青島ろばの❤純文気分です。小説詩集「葉うら」
♡詩のような小説、小説のような詩。小説詩と名付けて「小説詩集」としてまとめていきます。それが青島ろばの純文気分です。
「葉うら」
生まれたとき辺りはなんとなく賑やかだった。騒がしすぎるというほどでもなかったけれど。だからあまり心配はしていなかった。
狭いところで押し合いへし合いしているうちに隙間をぬって前へ進んだ。そうしたら誰かに褒められて方向が正しことを知った。誰かとはたぶん母さんだったのだと思う。面倒を見てくれていたから。
そのうち、グニュグニュ動き続けていたけれど、ほかにも褒められている者を見た。自分より多くの人から多くのことを褒められているのを見た。
やがて口から小さな糸が自然と出てきたのでそれをカーテンのように紡いで織った。その中に入るとホッとしてなにか不思議なことをいろいろ考えて過ごした。時々遠くから汽笛のような音がして懐かしい気持ちになった。遠くになんか行ったこともなかったのに不思議なことだ。だからカーテンを出て遠くへ行こうと旅立った。
汽車に乗ろうと見渡したけれど駅は見当たらない。
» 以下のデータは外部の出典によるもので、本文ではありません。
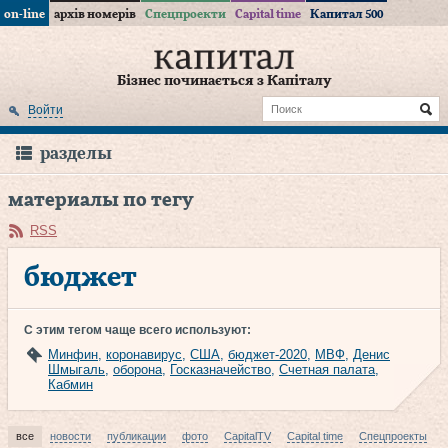
on-line
архів номерів
Спецпроекти
Capital time
Капитал 500
Бізнес починається з Капіталу
Войти
разделы
материалы по тегу
RSS
бюджет
С этим тегом чаще всего используют:
Минфин
,
коронавирус
,
США
,
бюджет-2020
,
МВФ
,
Денис
Шмыгаль
,
оборона
,
Госказначейство
,
Счетная палата
,
Кабмин
все
новости
публикации
фото
CapitalTV
Capital time
Спецпроекты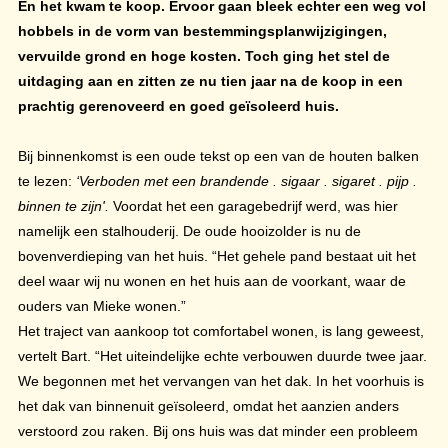
En het kwam te koop. Ervoor gaan bleek echter een weg vol
hobbels in de vorm van bestemmingsplanwijzigingen,
vervuilde grond en hoge kosten. Toch ging het stel de
uitdaging aan en zitten ze nu tien jaar na de koop in een
prachtig gerenoveerd en goed geïsoleerd huis.
Bij binnenkomst is een oude tekst op een van de houten balken
te lezen:
‘Verboden met een brandende . sigaar . sigaret . pijp .
binnen te zijn'.
Voordat het een garagebedrijf werd, was hier
namelijk een stalhouderij. De oude hooizolder is nu de
bovenverdieping van het huis. “Het gehele pand bestaat uit het
deel waar wij nu wonen en het huis aan de voorkant, waar de
ouders van Mieke wonen.”
Het traject van aankoop tot comfortabel wonen, is lang geweest,
vertelt Bart. “Het uiteindelijke echte verbouwen duurde twee jaar.
We begonnen met het vervangen van het dak. In het voorhuis is
het dak van binnenuit geïsoleerd, omdat het aanzien anders
verstoord zou raken. Bij ons huis was dat minder een probleem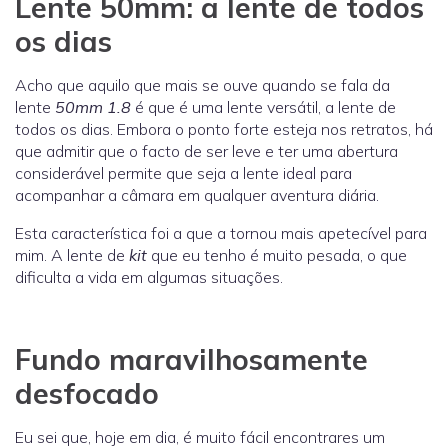
Lente 50mm: a lente de todos
os dias
Acho que aquilo que mais se ouve quando se fala da
lente
50mm 1.8
é que é uma lente versátil, a lente de
todos os dias. Embora o ponto forte esteja nos retratos, há
que admitir que o facto de ser leve e ter uma abertura
considerável permite que seja a lente ideal para
acompanhar a câmara em qualquer aventura diária.
Esta característica foi a que a tornou mais apetecível para
mim. A lente de
kit
que eu tenho é muito pesada, o que
dificulta a vida em algumas situações.
Fundo maravilhosamente
desfocado
Eu sei que, hoje em dia, é muito fácil encontrares um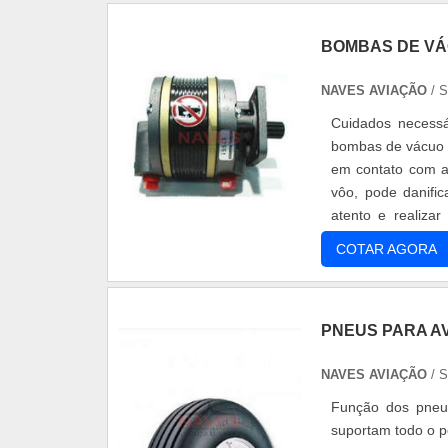
BOMBAS DE VÁ
NAVES AVIAÇÃO
/ 
Cuidados necessá
bombas de vácuo p
em contato com a 
vôo, pode danific
atento e realiza
Aviação realiza m
COTAR AGORA
PNEUS PARA A
NAVES AVIAÇÃO
/ 
Função dos pneus
suportam todo o p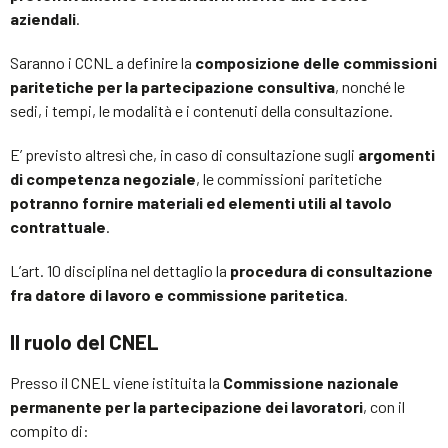
aziendali
.
Saranno i CCNL a definire la
composizione delle commissioni
paritetiche per la partecipazione consultiva
, nonché le
sedi, i tempi, le modalità e i contenuti della consultazione.
E’ previsto altresì che, in caso di consultazione sugli
argomenti
di competenza negoziale
, le commissioni paritetiche
potranno fornire materiali ed elementi utili al tavolo
contrattuale
.
L’art. 10 disciplina nel dettaglio la
procedura di consultazione
fra datore di lavoro e commissione paritetica
.
Il ruolo del CNEL
Presso il CNEL viene istituita la
Commissione nazionale
permanente per la partecipazione dei lavoratori
, con il
compito di: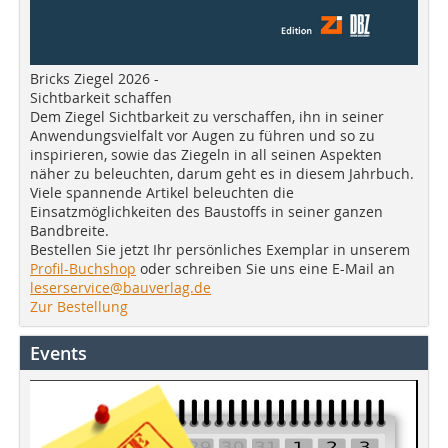
Bricks Ziegel 2026 -
Sichtbarkeit schaffen
Dem Ziegel Sichtbarkeit zu verschaffen, ihn in seiner
Anwendungsvielfalt vor Augen zu führen und so zu
inspirieren, sowie das Ziegeln in all seinen Aspekten
näher zu beleuchten, darum geht es in diesem Jahrbuch.
Viele spannende Artikel beleuchten die
Einsatzmöglichkeiten des Baustoffs in seiner ganzen
Bandbreite.
Bestellen Sie jetzt Ihr persönliches Exemplar in unserem
Profil-Buchshop
oder schreiben Sie uns eine E-Mail an
leserservice@bauverlag.de
Zur Bestellung
Events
そこにあるのは食堂とお店、銀行、それから学校だった。
カーテンの中でいろいろなことを学んでいたので学校で働いてそれから汽車に乗ろうと考えた。ところが学校は体のサイズやしなり方を見た。それからメモリの刻んであるケースに押し込もうとした。「ちょっとちがいますね」と言う返事が返ってきたのでそこをあきらめた。ただそこで働けなかったのは奇妙だった。母さんならそこを選んだことを喜んだろうから。
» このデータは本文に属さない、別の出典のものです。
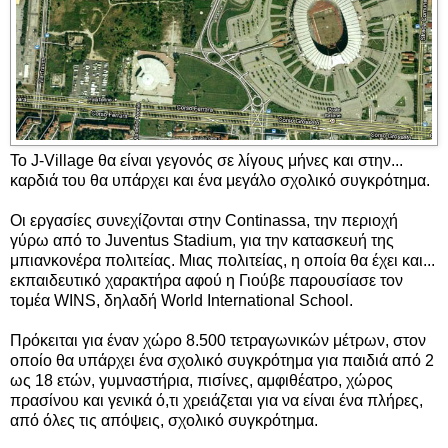
Το J-Village θα είναι γεγονός σε λίγους μήνες και στην...
καρδιά του θα υπάρχει και ένα μεγάλο σχολικό συγκρότημα.
Οι εργασίες συνεχίζονται στην Continassa, την περιοχή
γύρω από το Juventus Stadium, για την κατασκευή της
μπιανκονέρα πολιτείας. Μιας πολιτείας, η οποία θα έχει και...
εκπαιδευτικό χαρακτήρα αφού η Γιούβε παρουσίασε τον
τομέα WINS, δηλαδή World International School.
Πρόκειται για έναν χώρο 8.500 τετραγωνικών μέτρων, στον
οποίο θα υπάρχει ένα σχολικό συγκρότημα για παιδιά από 2
ως 18 ετών, γυμναστήρια, πισίνες, αμφιθέατρο, χώρος
πρασίνου και γενικά ό,τι χρειάζεται για να είναι ένα πλήρες,
από όλες τις απόψεις, σχολικό συγκρότημα.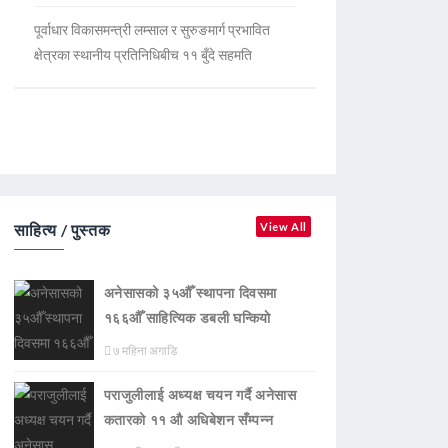
पूर्वाधार विकासमन्त्री लम्साल र सुरुङमार्ग प्रभावित
क्षेत्रका स्थानीय प्रतिनिधिबीच ११ बुँदे सहमति
साहित्य / पुस्तक
View All
अनेसासको ३५औँ स्थापना दिवसमा
१६६औँ साहित्यिक डबली घन्कियाे
७ महिना अगाडि
पराजुलीलाई अध्यक्ष चयन गर्दै अनेसास
कतारको ११ औ अधिबेशन सँम्पन्न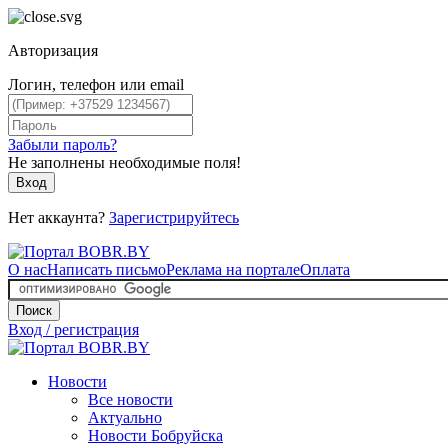
Авторизация
Логин, телефон или email
Забыли пароль?
Не заполнены необходимые поля!
Вход
Нет аккаунта?
Зарегистрируйтесь
О нас
Написать письмо
Реклама на портале
Оплата
Поиск
Вход / регистрация
Новости
Все новости
Актуально
Новости Бобруйска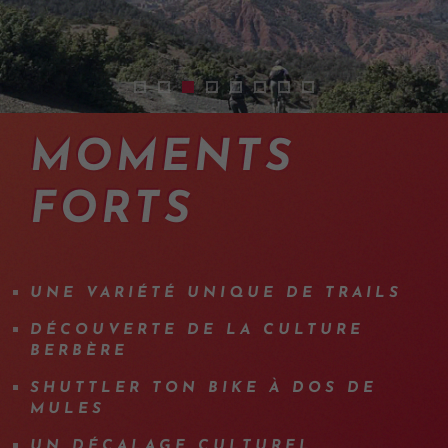
enduro-mountainbike-trip-morocco-15
vtt-maroc-17
enduro-mountainbike-trip-morocco-
vtt-enduro-maroc-20
vtt-maroc-14
enduro-mountainbike-tri
enduro-mountainbike-
vtt-enduro-maroc-1
MOMENTS
FORTS
UNE VARIÉTÉ UNIQUE DE TRAILS
DÉCOUVERTE DE LA CULTURE
BERBÈRE
SHUTTLER TON BIKE À DOS DE
MULES
UN DÉCALAGE CULTUREL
銀行というところへ気は進まなかったけれど、これも母さんが喜ぶだろうと思って入って行った。ご預金ですかと聞かれて財布のサイズを測られた。いいえ、働きたいんですと言うと、頭のサイズを測って「まあいいでしょう」と許された。
そこにいても紙切れや五円玉みたいなのになんの興味も持てなくて、ほかの行員みたいにテキパキ向上していけなかった。ああ、母さんが喜ぶだろうという観点で探しちゃいけないんだ、と気付いたのは随分あとのことだった。
ふいに汽笛がきこえてきて汽車に乗るはずだったことを思い出した。同時にまだ汽車賃がたまっていないことも思い出した。だから食堂で働いてお金を作ることにした。
食堂は暑かったし忙しかった。でもそれは気にならなかった。気になったのはいっしょに働いている人たちが自分と違うように見えたこと。それだけじゃなくて彼らも自分を違うと思っているみたいだったこと。
どんなに手足を伸ばしてジャンプしてみようと思っても彼らのようには出来なかった。彼らから見ても脚力があるようには見えなかったと思う。
いつも買い物をするお店に行って「ちょうど人手がなかったのだ」と言われ即日から仕事をした。早口な人たちが瞬発力を発揮して心も体もバネのように働いている。店員たちに囲まれているとまるで万華鏡の中にいるようだ。一人ひとりに映しだされてはじめて自分が見えてきた。それでああやっぱりここにもいられないって「お世話になりました」と抜け出した。不思議だった。抜け出したら、鏡に映っていたのとはまるで違う自分になっていたから。
たぶんどこかにあるはずだ。どこかに自分に見る自分の姿でいるところがあるはずだ。だから、お皿の上を這って行って、四角な重箱のふたの隙間に入り込みヌルヌルとそこをつたってみた。朱色の壁に映る自分を見て何を責められているのか分からなかった。
心を強くしようと思った。誰かの測ったサイスの中で、誰かが作った仕組みの中で、誰かの優しい語りかけのなかで、気持ちをそのままに裸でいるのはやめなければいけないのだと心を決めた。
けれど母さんでさえ遠くよそよそしく思えるのは、やっぱり自分がグニュグニュしているからか。そう思うと自然と涙があふれ出て体をつたった。信じられるのは唯一存在しているというその事実。事実が絶対的存在となって肯定するので再び涙があふれた。
この世には三つのものがあって年輪のように背中合わせだ。存在を映しだすもの。存在するもの。存在するという事実。だから私は疲れ果てて涙にくれながら草をつたい岩を這い石につまづきつんのめってとうとう雑草のざらざらとした葉うらにたどりついた。
そっと葉うらに張り付いた。
涙はもうかれはてて、かぴかぴとした体に白い塩の痕が残っている。
誰にも見えない葉うらに休むと遠くからボーっと汽笛の音がする。汽笛ってどこから聞こえてくるのかしら。汽車ってどこまで行くのだったのかしら。何より自分てどんな形状をした生き物だったのかしら。そう思うだけで、もう考える力も尽きて果ててそっとそっと葉うらに消えるものとなった。